It’s been a year since the European Union’s Payment Services Directive 2 (PSD2) was enacted. The directive, considered by many to be the most consequential regulation to affect the banking sector in recent times, continues to be a hot button issue; in practice, however, its impact has been underwhelming. Granted, PSD2 has not gone into full effect yet – there will be some time before certain provisions become mandatory. A recent study found that only nine percent of UK adults have had any interaction with open banking technology (the term, open banking, is applied generally to signify regulatory and technological efforts to break up the retail banking oligopoly by allowing payment and related tech solutions to become more competitive in the financial services space).
One of the key pieces of PSD2 is Strong Customer Authentication (SCA), which will be mandated on September 14, 2019. Industry insiders have expressed concerns over companies’ preparedness to be SCA-compliant, and its potentially detrimental effects on user experience.
Despite anxieties and skepticism around the feasibility of PSD2, industry leaders seem to have accepted that it is ineluctable. What adaptive changes will banks make, however, remains an open-ended question.
As Sebastian Siemiatkowski, CEO, Klarna, a leading German challenger bank, said recently:
“Some banks, will "manage to transform themselves" as digitally-driven businesses; most will take the mergers and acquisitions (M&A) route, snapping up fintech competitors to get ahead; and, lastly, others will just "fail."
Indeed, a year after the implementation of PSD2, crucial questions still remain unanswered: How will various payment and banking companies implement PSD2? Will the vision of open banking remain a vision or will it actually materialize?
With the benefit of hindsight, this post will revisit some of the core objectives of PSD2, along with their challenges, and assess where things stand today.
PSD2: Objectives and possibilities
Fundamentally, PSD2 opens consumer banking data up to third party providers (TPPs). PSD2 resolves TPPs into two categories: Payment Initiation Service Providers (PISPs) and Account Information Service Providers (AISPs).
PISPs initiate payments on behalf of a user. On the other hand, AISPs offer users a consolidated view of their accounts with different banks. While AISPs could analyze a user’s spending habits, PISPs deal with the actual transfer of money in the form of Peer-to-Peer (P2P) transfers or bill payments.
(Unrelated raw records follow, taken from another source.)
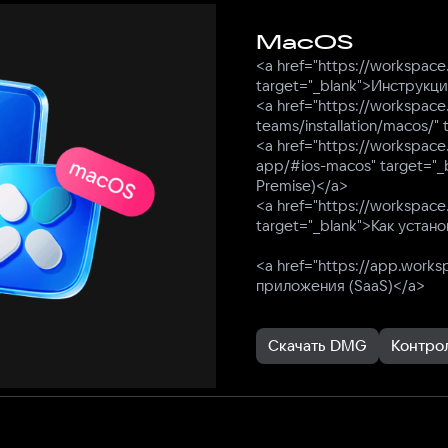
MacOS
<a href="https://workspace
target="_blank">Инструкц
<a href="https://workspace
teams/installation/macos/"
<a href="https://workspace.
app/#ios-macos" target="
Premise)</a>
<a href="https://workspace
target="_blank">Как устан
<a href="https://app.work
приложения (SaaS)</a>
Скачать DMG
Контро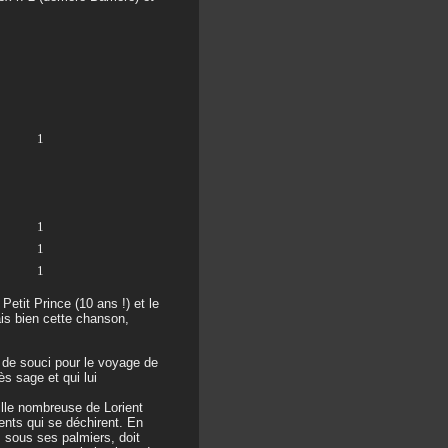
1
1
1
1
etit Prince (10 ans !) et le
ais bien cette chanson,
s de souci pour le voyage de
ès sage et qui lui
ille nombreuse de Lorient
ents qui se déchirent. En
, sous ses palmiers, doit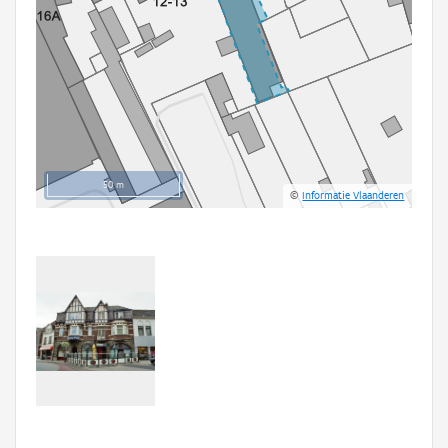
50 m
©
Informatie Vlaanderen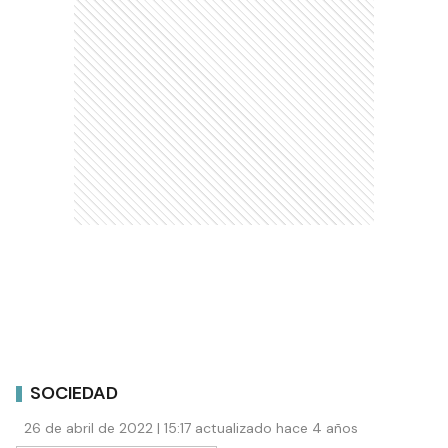
SOCIEDAD
26 de abril de 2022 | 15:17 actualizado hace 4 años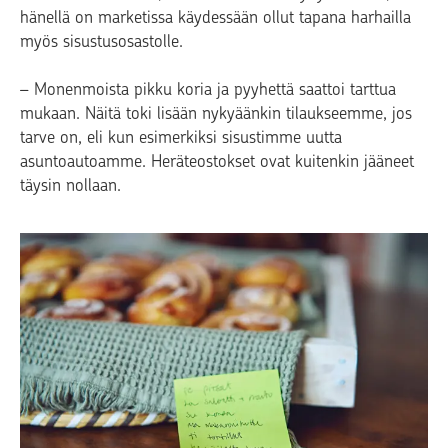
hänellä on marketissa käydessään ollut tapana harhailla
myös sisustusosastolle.
– Monenmoista pikku koria ja pyyhettä saattoi tarttua
mukaan. Näitä toki lisään nykyäänkin tilaukseemme, jos
tarve on, eli kun esimerkiksi sisustimme uutta
asuntoautoamme. Heräteostokset ovat kuitenkin jääneet
täysin nollaan.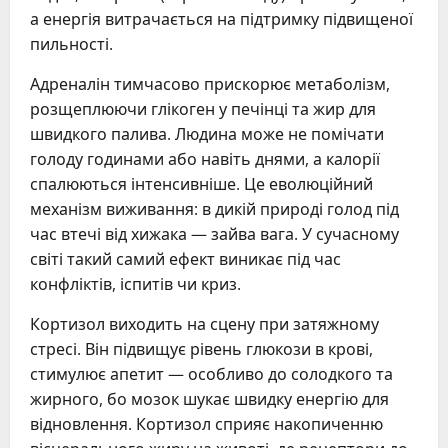
а енергія витрачається на підтримку підвищеної
пильності.
Адреналін тимчасово прискорює метаболізм,
розщеплюючи глікоген у печінці та жир для
швидкого палива. Людина може не помічати
голоду годинами або навіть днями, а калорії
спалюються інтенсивніше. Це еволюційний
механізм виживання: в дикій природі голод під
час втечі від хижака — зайва вага. У сучасному
світі такий самий ефект виникає під час
конфліктів, іспитів чи криз.
Кортизол виходить на сцену при затяжному
стресі. Він підвищує рівень глюкози в крові,
стимулює апетит — особливо до солодкого та
жирного, бо мозок шукає швидку енергію для
відновлення. Кортизол сприяє накопиченню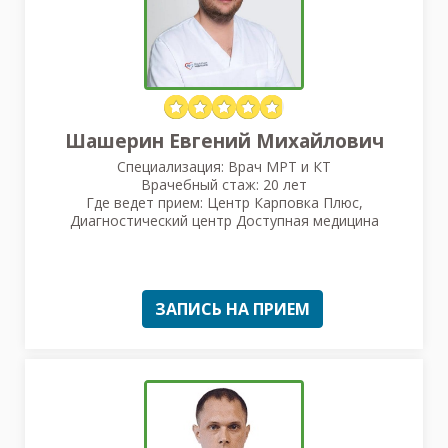
Шашерин Евгений Михайлович
Специализация: Врач МРТ и КТ
Врачебный стаж: 20 лет
Где ведет прием: Центр Карповка Плюс,
Диагностический центр Доступная медицина
ЗАПИСЬ НА ПРИЕМ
Upon gaining access to consumer banking data, TPPs can build a host of new financial products and services on top of existing bank infrastructure, to the benefit of customers. Banks will have to compete not just with other banks, but with innovative upstarts fashioning new solutions and services out of data that, until recently, resided exclusively with banks.
Strong Customer Authentication (SCA): “GDPR on steroids”?
SCA is based on:
- Knowledge (something only the user knows; for example, a password or PIN)
- Possession (something the user possesses; for example, mobile phone or ID card)
- Inherence (something the user is; for example, fingerprint or facial recognition)
At the very least, SCA mandates that a customer’s identity be verified, using at least two of the aforementioned independent elements; for example, a question and a biometric scan or a password and a randomly generated Personal Identification Number (PIN).
As we noted earlier, there are concerns that SCA could create friction in the user experience. As per the regulation, SCA would be required for every transaction over €30 (or $35 approx.). This had displeased many: Comparing SCA to “GDPR on steroids”, industry experts predict that up to 30 percent of transactions could be declined after its introduction – no specific factors, however, were provided to account for the estimate.
Needless to say, the ideal approach would be to strike a balance between complying with regulations and building suitable customer experiences.
XS2A: How will TPPs and banks work together?
Access to Account (XS2A), which relates to how TPPs will actually obtain access to customer bank data, remains the most pivotal aspect of PSD2; there will be important risk mitigation, implementation and technical considerations as a result of XS2A. For example, what technologies and processes would require to be implemented to ensure that customer data is being accessed and shared in a secure manner? What specific procedures will compliance teams need to follow? How will liability be assessed when breaches or other failures occur?
The devil is in the details
Clearly, there are a host of unanswered questions around how SCA, XS2A and, indeed, the larger PSD2 project will play out. The European Banking Authority’s (EBA) has published opinions and guidelines, which speak more specifically to these questions.
As the adage goes, the devil is in the details, and when it comes to PSD2, the details around implementation will, to a large extent, determine the future of open banking.